• _Page layout parsing data_:
____
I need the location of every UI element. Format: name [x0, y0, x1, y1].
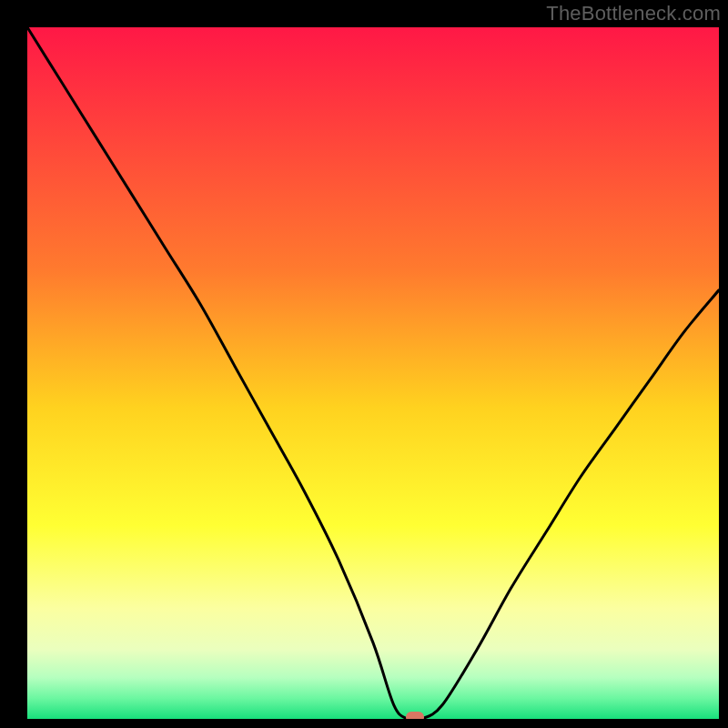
optimum-marker [406, 712, 424, 719]
chart-container: TheBottleneck.com [0, 0, 728, 728]
curve-layer [27, 27, 719, 719]
watermark-text: TheBottleneck.com [546, 2, 721, 25]
bottleneck-curve-path [27, 27, 719, 719]
plot-area [27, 27, 719, 719]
____
Please restate the entries word for word. Skip the pictures.

I need the location of every UI element. Format: name [x0, y0, x1, y1].
optimum-marker [406, 712, 424, 719]
chart-container: TheBottleneck.com [0, 0, 728, 728]
curve-layer [27, 27, 719, 719]
watermark-text: TheBottleneck.com [546, 2, 721, 25]
bottleneck-curve-path [27, 27, 719, 719]
plot-area [27, 27, 719, 719]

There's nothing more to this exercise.